2. Reducing rubbish and overgrown bush.
3. Wearing light coloured clothes with long pants and long sleeves.
4. Using insect repellents and mosquito nets to prevent mosquito bite. These actions are important to prevent further spread both to those who have not had dengue fever, and also those with dengue fever.
5. Opening homes to allow increased effectiveness of fogging by the Vector control unit.
Symptoms of dengue include fever, headache with pain behind the eyes, a rash, abdominal pain, vomiting and bleeding. Home treatments for dengue fever should focus on reducing the fever by using cool not cold baths, acetaminophen (paracetamol) not ibuprofen and maintaining hydration by drinking lots of fluids such as coconut water.
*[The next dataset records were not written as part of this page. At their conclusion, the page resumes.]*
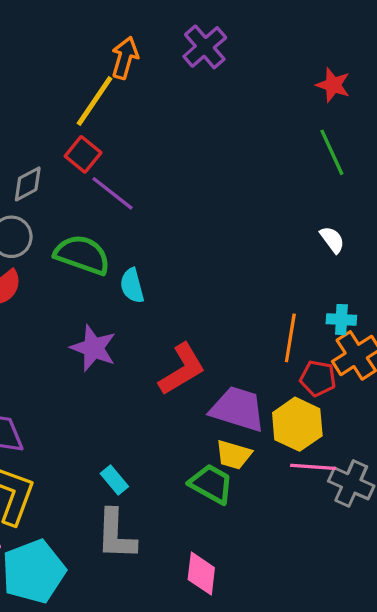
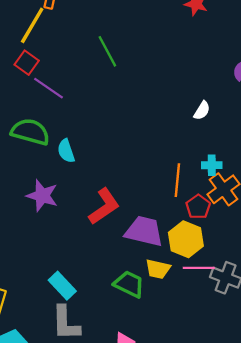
green line: (332, 152) -> (107, 51), moved
white semicircle: (332, 240) -> (202, 111), turned 72
red pentagon: (318, 378) -> (198, 207), turned 30
yellow trapezoid: (234, 455) -> (158, 269), moved
cyan rectangle: (114, 480) -> (62, 286), size x1.4

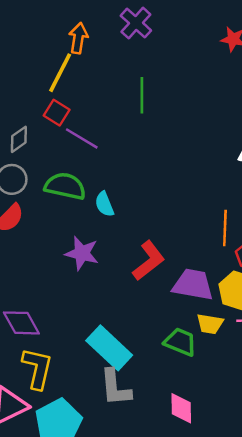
green line: (107, 51) -> (142, 95), turned 32
cyan rectangle: (62, 286) -> (109, 348), size x1.5

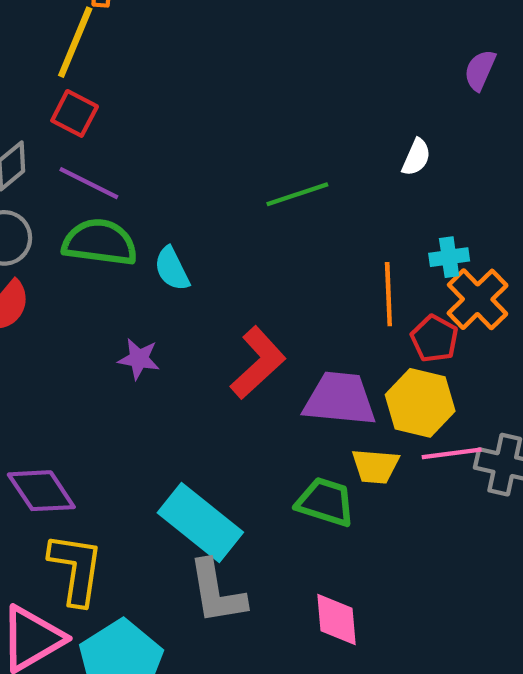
green line: (142, 95) -> (297, 194), moved, turned 76
purple line: (82, 138) -> (89, 183), moved
purple star: (82, 253) -> (139, 359), size x0.7

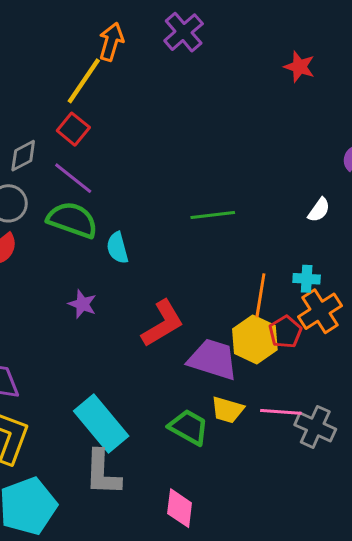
white semicircle: (416, 157) -> (319, 210), moved
yellow hexagon: (420, 403) -> (255, 339), moved

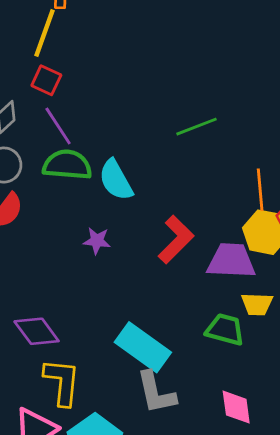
purple line: (73, 178) -> (58, 126), turned 33
cyan semicircle: (117, 248) -> (116, 180), size x1.4

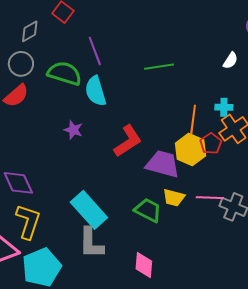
purple line: (58, 126) -> (95, 51), moved

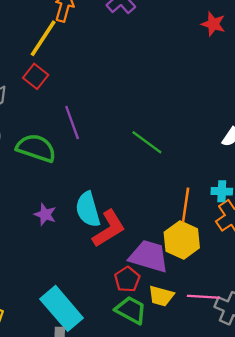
green line: (159, 67) -> (147, 142), turned 44
cyan semicircle: (96, 91) -> (88, 209), moved
red pentagon: (211, 144) -> (127, 279), moved

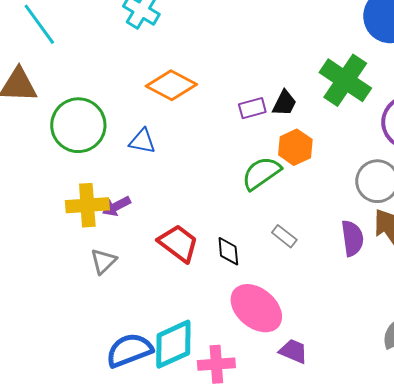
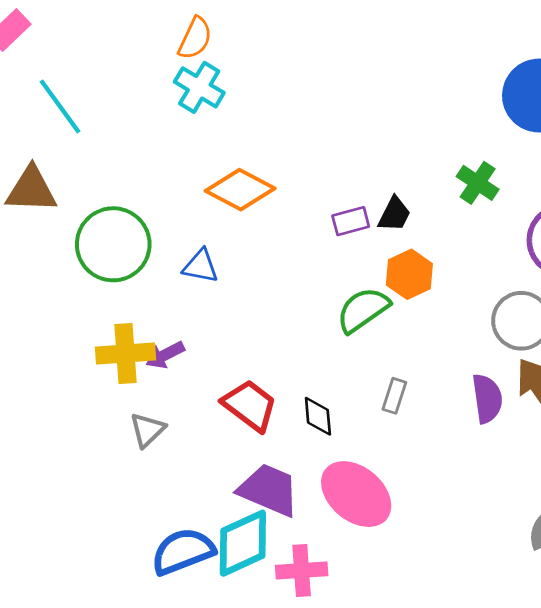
green cross: (345, 80) -> (478, 183), size x0.6
gray rectangle: (284, 236) -> (394, 396), turned 70
purple trapezoid: (293, 351) -> (269, 490), moved, size x1.6

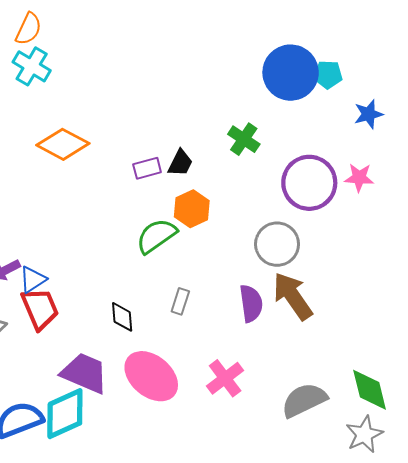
blue triangle: (201, 266) -> (33, 279), moved, turned -44
red trapezoid: (250, 405) -> (40, 309), moved, turned 30
pink cross: (302, 570) -> (225, 378), moved, turned -33

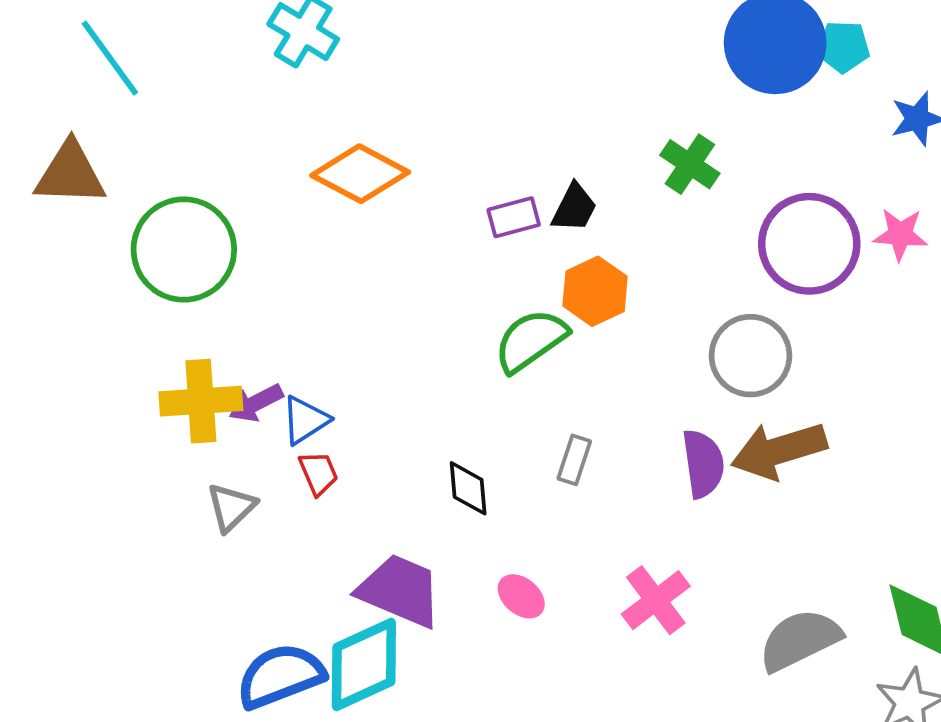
brown arrow: (293, 296) -> (779, 450), turned -72
red trapezoid: (40, 309) -> (318, 473), size x0.6
pink ellipse: (151, 376) -> (521, 596), size x0.5

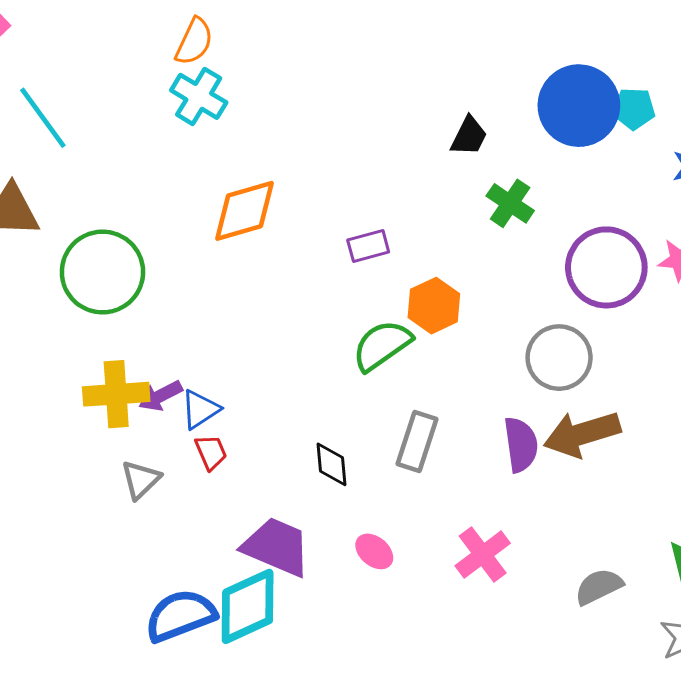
orange diamond: (360, 174) -> (244, 211), turned -44
black trapezoid: (574, 208) -> (469, 136), moved
gray rectangle: (574, 460) -> (417, 442), size x1.5
gray semicircle: (800, 640) -> (599, 587), size x0.7

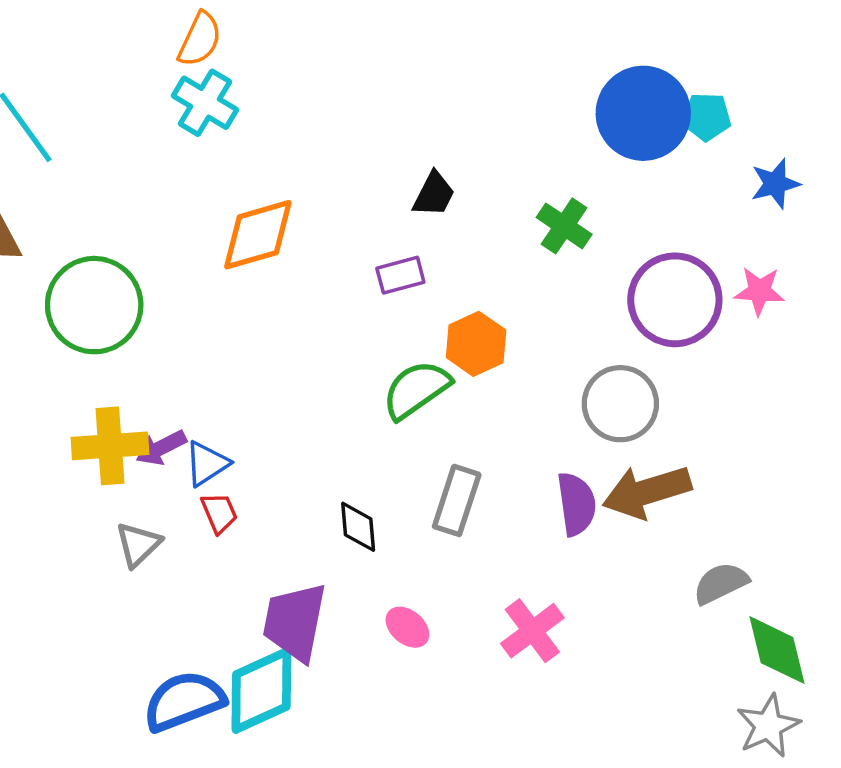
black trapezoid: (469, 136) -> (434, 194), moved
purple trapezoid: (277, 547) -> (295, 622), turned -102
gray semicircle: (599, 587) -> (721, 583), moved

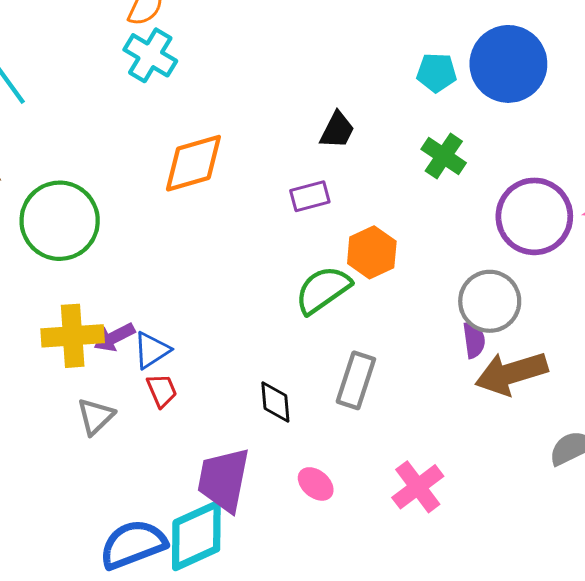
cyan pentagon: (707, 117) -> (436, 73), moved
purple semicircle: (576, 504) -> (474, 340), moved, size x0.7

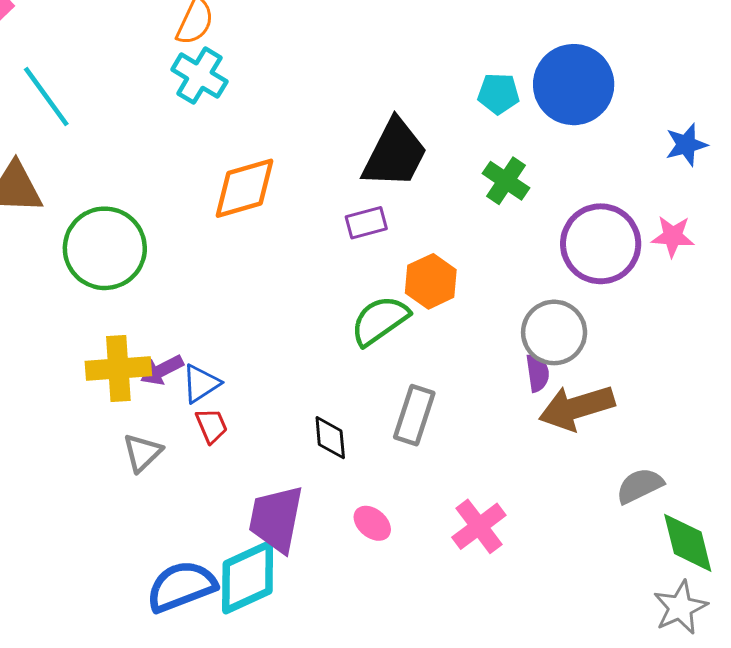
black trapezoid: (337, 130) -> (395, 154), size x1.8

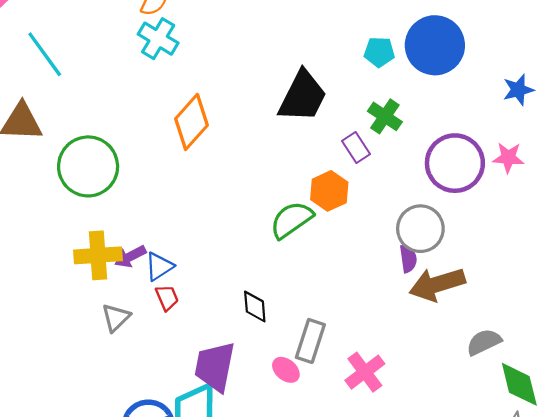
orange diamond: (245, 188) -> (191, 122), turned -32
purple rectangle: (366, 223) -> (356, 148), moved, turned 72
gray rectangle: (414, 415) -> (310, 341), moved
The early and consistent use of Papaya leaf extract for five days in persons with dengue fever symptoms, is strongly encouraged. Persons with symptoms of Dengue Fever are asked to seek and comply with medical care early to avoid the possible complications of delayed care.
Persons who have previously had dengue fever, zika, or children of mothers who had dengue during their pregnancy, are at increased risk to develop severe dengue fever.
These individuals and their guardians are asked to be particularly vigilant for any warning signs of severe dengue.